Response from a non-theistic reader

A reader writes:

I really enjoyed your book. Thankyou. I would love to see more of your kind of Christianity. I have two problems, 1) that you still assume a belief in the reality of a God, which I can no longer affirm. Your analysis of the mistake of the Graeco-Roman version of Christianity and its basis of ‘salvation’ is spot on. But it still assumes a God. I seek to be a follower of Jesus of Nazareth and his vision of the kingdom on earth, what I have called in my own little books ‘humanist spirituality’ ( 2) You are still, to me at least, too wedded to the Bible text as evidence for the words of Jesus, in John’s gospel in particular. Don’t we need to take more account of Biblical criticism?
But it’s a brilliant book and I am encouraging all my Christian friends to to read it.

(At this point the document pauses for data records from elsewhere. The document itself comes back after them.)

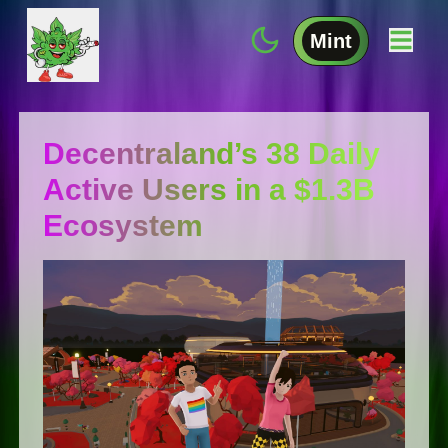
Mint
Decentraland’s 38 Daily
Active Users in a $1.3B
Ecosystem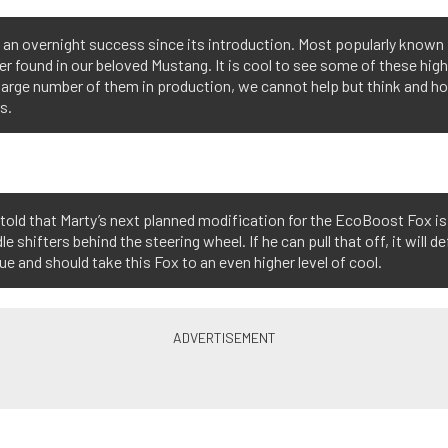
 overnight success since its introduction. Most popularly known in 
ter found in our beloved Mustang. It is cool to see some of these hig
e large number of them in production, we cannot help but think and
s.
told that Marty’s next planned modification for the EcoBoost Fox is
le shifters behind the steering wheel. If he can pull that off, it will de
ue and should take this Fox to an even higher level of cool.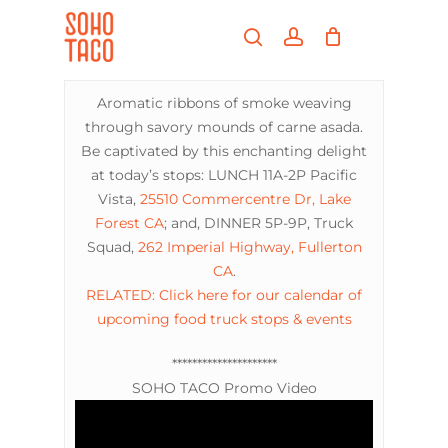
Skip
Menu
to
search
account
main
Close
content
Menu
Aromatic ribbons of smoke weaving
through savory mounds of carne asada.
Be captivated by this enchanting delight
at today’s stops: LUNCH 11A-2P Pacific
Vista,
25510 Commercentre Dr, Lake
Forest CA
; and, DINNER 5P-9P, Truck
Squad,
262 Imperial Highway, Fullerton
CA
.
RELATED: Click here for our calendar of
upcoming food truck stops & events
*********************
SOHO TACO Promo Video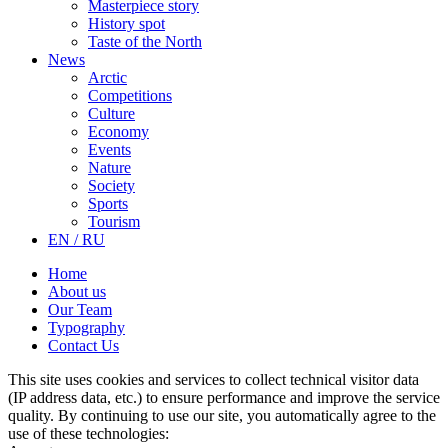
Masterpiece story
History spot
Taste of the North
News
Arctic
Competitions
Culture
Economy
Events
Nature
Society
Sports
Tourism
EN / RU
Home
About us
Our Team
Typography
Contact Us
This site uses cookies and services to collect technical visitor data
(IP address data, etc.) to ensure performance and improve the service
quality. By continuing to use our site, you automatically agree to the
use of these technologies: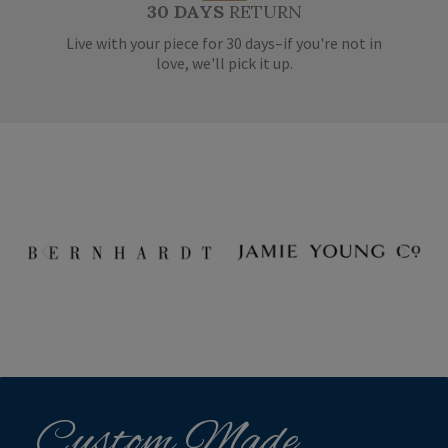
30 DAYS
RETURN
Live with your piece for 30 days–if you're not in
love, we'll pick it up.
Custom Made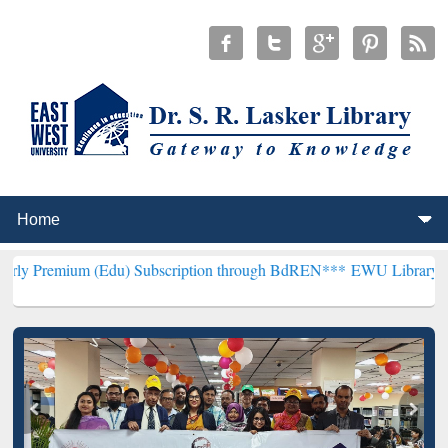
 (Edu) Subscription through BdREN***
EWU Library will henceforth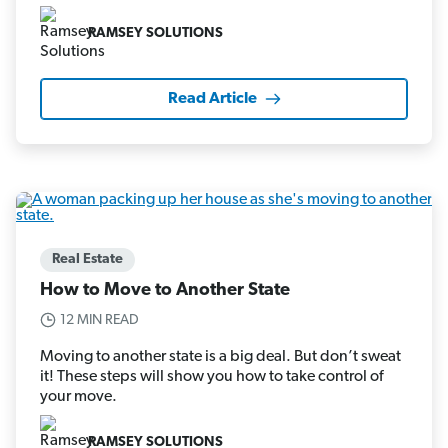
RAMSEY SOLUTIONS
Read Article
Real Estate
How to Move to Another State
12 MIN READ
Moving to another state is a big deal. But don’t sweat
it! These steps will show you how to take control of
your move.
RAMSEY SOLUTIONS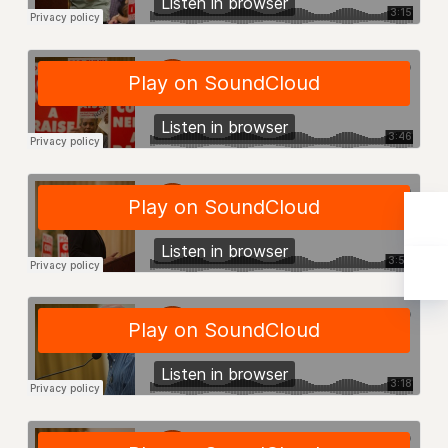
Rights
RIGHTS
FACULTY AND STAFF RIGHTS
RIGHTS UNDER CONTRACT – CUNY
THE GRIEVANCE PROCESS
IF YOU ARE BEING DISCIPLINED
RIGHTS UNDER CUNY POLICY
RIGHTS UNDER LAW
HEO RIGHTS AND BENEFITS
CLT RIGHTS AND BENEFITS
LIBRARY FACULTY RIGHTS AND BENEFITS
ACADEMIC FREEDOM
HEALTH AND SAFETY
PART-TIMER RIGHTS & BENEFITS
DOWNLOAD BACKPAY ESTIMATOR
RESEARCH FOUNDATION RIGHTS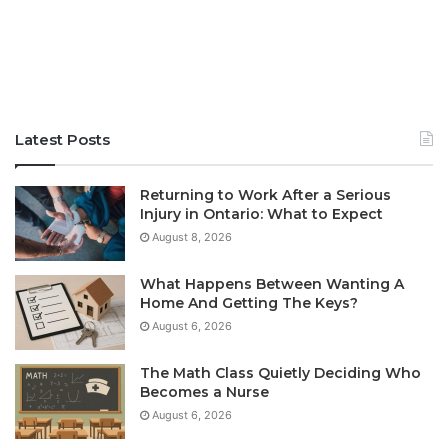
Latest Posts
Returning to Work After a Serious
Injury in Ontario: What to Expect
August 8, 2026
What Happens Between Wanting A
Home And Getting The Keys?
August 6, 2026
The Math Class Quietly Deciding Who
Becomes a Nurse
August 6, 2026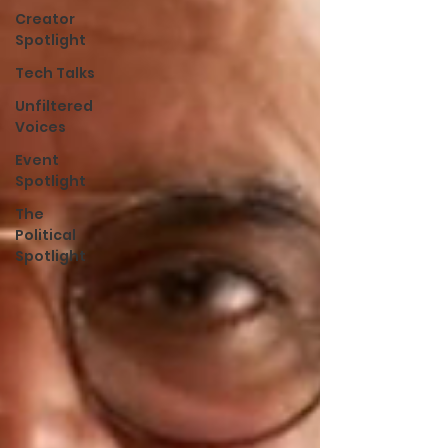
Creator
Spotlight
Tech Talks
Unfiltered
Voices
Event
Spotlight
The
Political
Spotlight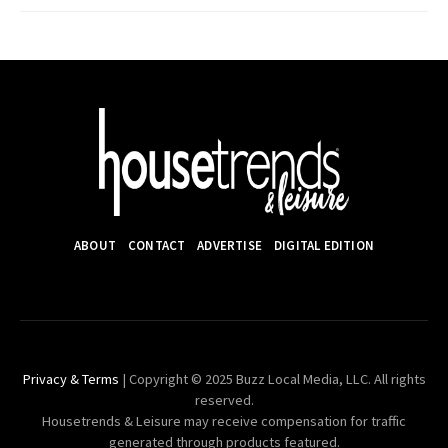
ABOUT
CONTACT
ADVERTISE
DIGITAL EDITION
Privacy & Terms
| Copyright © 2025 Buzz Local Media, LLC. All rights
reserved.
Housetrends & Leisure may receive compensation for traffic
generated through products featured.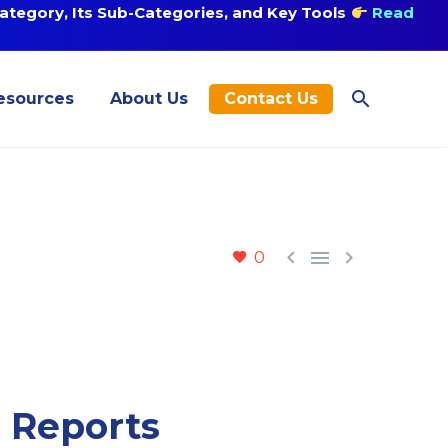
tegory, Its Sub-Categories, and Key Tools
Read
esources
About Us
Contact Us



0
n Reports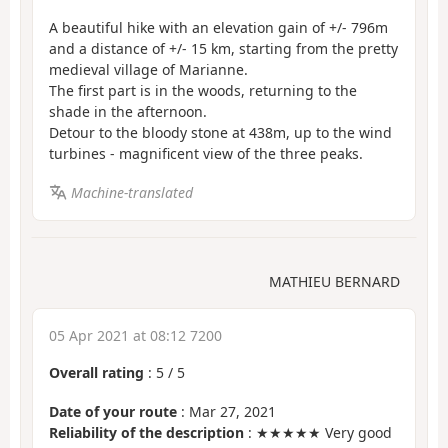
A beautiful hike with an elevation gain of +/- 796m
and a distance of +/- 15 km, starting from the pretty
medieval village of Marianne.
The first part is in the woods, returning to the
shade in the afternoon.
Detour to the bloody stone at 438m, up to the wind
turbines - magnificent view of the three peaks.
Machine-translated
MATHIEU BERNARD
05 Apr 2021 at 08:12 7200
Overall rating
:
5
/
5
Date of your route
: Mar 27, 2021
Reliability of the description
: ★★★★★ Very good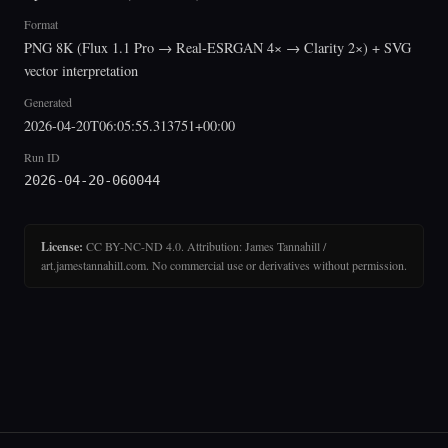
Format
PNG 8K (Flux 1.1 Pro → Real-ESRGAN 4× → Clarity 2×) + SVG
vector interpretation
Generated
2026-04-20T06:05:55.313751+00:00
Run ID
2026-04-20-060044
License:
CC BY-NC-ND 4.0. Attribution: James Tannahill /
art.jamestannahill.com. No commercial use or derivatives without permission.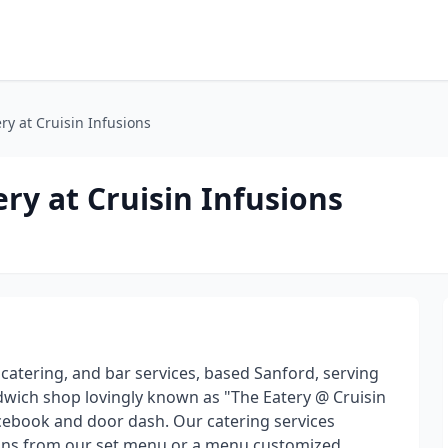
ery at Cruisin Infusions
ery at Cruisin Infusions
d catering, and bar services, based Sanford, serving
andwich shop lovingly known as "The Eatery @ Cruisin
cebook and door dash. Our catering services
ctions from our set menu or a menu customized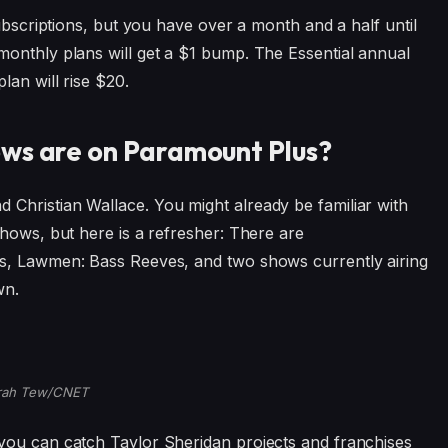
ubscriptions, but you have over a month and a half until
monthly plans will get a $1 bump. The Essential annual
lan will rise $20.
ws are on Paramount Plus?
Christian Wallace. You might already be familiar with
shows, but here is a refresher: There are
s, Lawmen: Bass Reeves, and two shows currently airing
wn.
rah Tew/CNET
you can catch Taylor Sheridan projects and franchises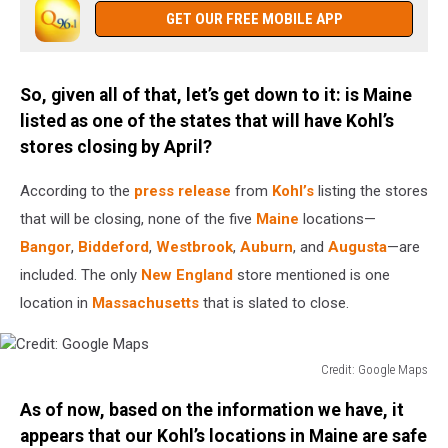
Large
GET OUR FREE MOBILE APP
Quarterly
Loss
After
So, given all of that, let’s get down to it: is Maine
7
listed as one of the states that will have Kohl’s
Percent
Decline
stores closing by April?
In
Holiday
According to the
press release
from
Kohl’s
listing the stores
Sales
that will be closing, none of the five
Maine
locations—
Bangor
,
Biddeford
,
Westbrook
,
Auburn
, and
Augusta
—are
included. The only
New England
store mentioned is one
location in
Massachusetts
that is slated to close.
Credit: Google Maps
Credit:
As of now, based on the information we have, it
Google
Maps
appears that our Kohl’s locations in Maine are safe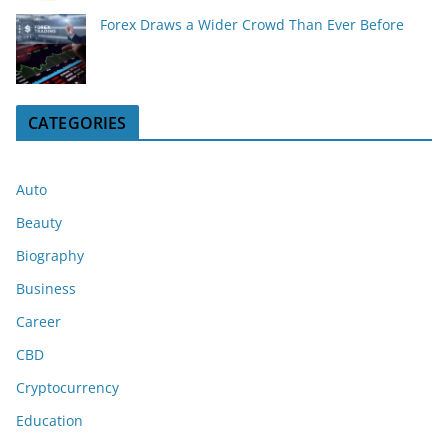
Forex Draws a Wider Crowd Than Ever Before
CATEGORIES
Auto
Beauty
Biography
Business
Career
CBD
Cryptocurrency
Education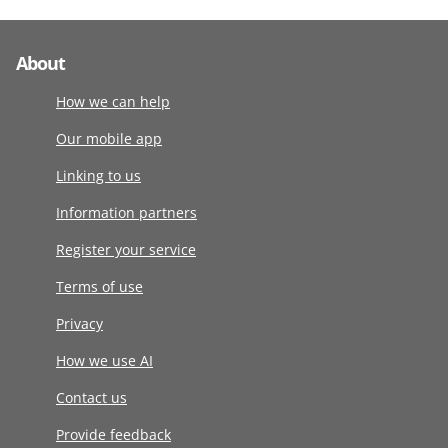
About
How we can help
Our mobile app
Linking to us
Information partners
Register your service
Terms of use
Privacy
How we use AI
Contact us
Provide feedback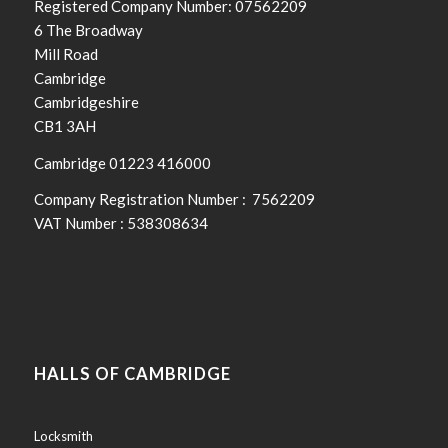
Registered Company Number: 07562209
6 The Broadway
Mill Road
Cambridge
Cambridgeshire
CB1 3AH
Cambridge 01223 416000
Company Registration Number : 7562209
VAT Number : 538308634
Halls
of
Cambridge
24
HALLS OF CAMBRIDGE
Hour
Locksmith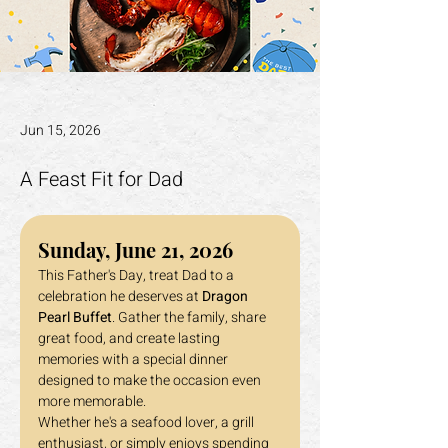
Jun 15, 2026
A Feast Fit for Dad
Sunday, June 21, 2026
This Father's Day, treat Dad to a 
celebration he deserves at 
Dragon 
Pearl Buffet
. Gather the family, share 
great food, and create lasting 
memories with a special dinner 
designed to make the occasion even 
more memorable.
Whether he's a seafood lover, a grill 
enthusiast, or simply enjoys spending 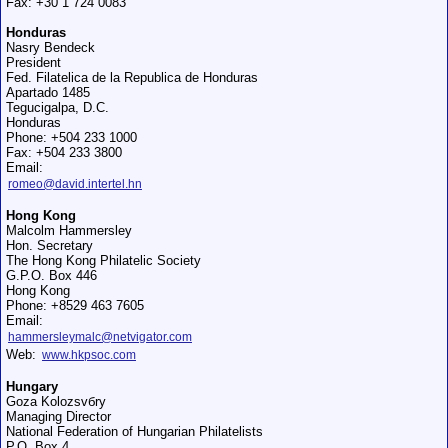
Fax: +30 1 724 0083
Honduras
Nasry Bendeck
President
Fed. Filatelica de la Republica de Honduras
Apartado 1485
Tegucigalpa, D.C.
Honduras
Phone: +504 233 1000
Fax: +504 233 3800
Email:
romeo@david.intertel.hn
Hong Kong
Malcolm Hammersley
Hon. Secretary
The Hong Kong Philatelic Society
G.P.O. Box 446
Hong Kong
Phone: +8529 463 7605
Email:
hammersleymalc@netvigator.com
Web:
www.hkpsoc.com
Hungary
Goza Kolozsvбry
Managing Director
National Federation of Hungarian Philatelists
P.O. Box 4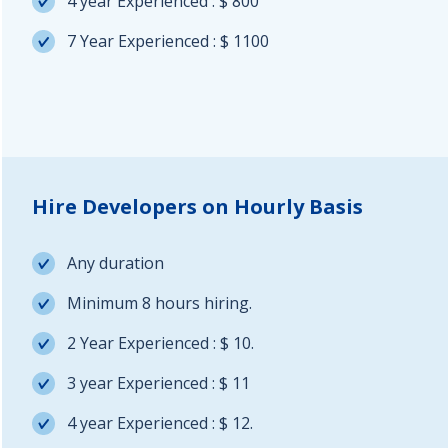
4 year Experienced : $ 800
7 Year Experienced : $ 1100
Hire Developers on Hourly Basis
Any duration
Minimum 8 hours hiring.
2 Year Experienced : $ 10.
3 year Experienced : $ 11
4 year Experienced : $ 12.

Thanks for your encouraging note. On the existence of God, it would be interesting to hear more about what you mean by the God you can no longer affirm, and then to explore what you do affirm, and then we could talk about the God I do affirm and notice the similarities and differences. Is there a sense of meaning or sacredness in life for you? Is there some animating telos or hope or possibility that you believe invites creation towards growth, diversity, harmony, beauty? I think there are other ways to affirm God’s existence without defining God in an overly anthropomorphized/patriarchal (old man with a white beard) way. (I am a big fan of Richard Kearney’s work in this regard.) On the Biblical text, I don’t discount Biblical criticism, but I don’t dwell on it either. I try to approach the text in a post-critical way, aspiring toward the second naiveté described by Paul Ricouer and others.
Of course, in the end, we may simply disagree on these matters, which makes your affirmation of the book all the more gracious – and appreciated. Thanks again.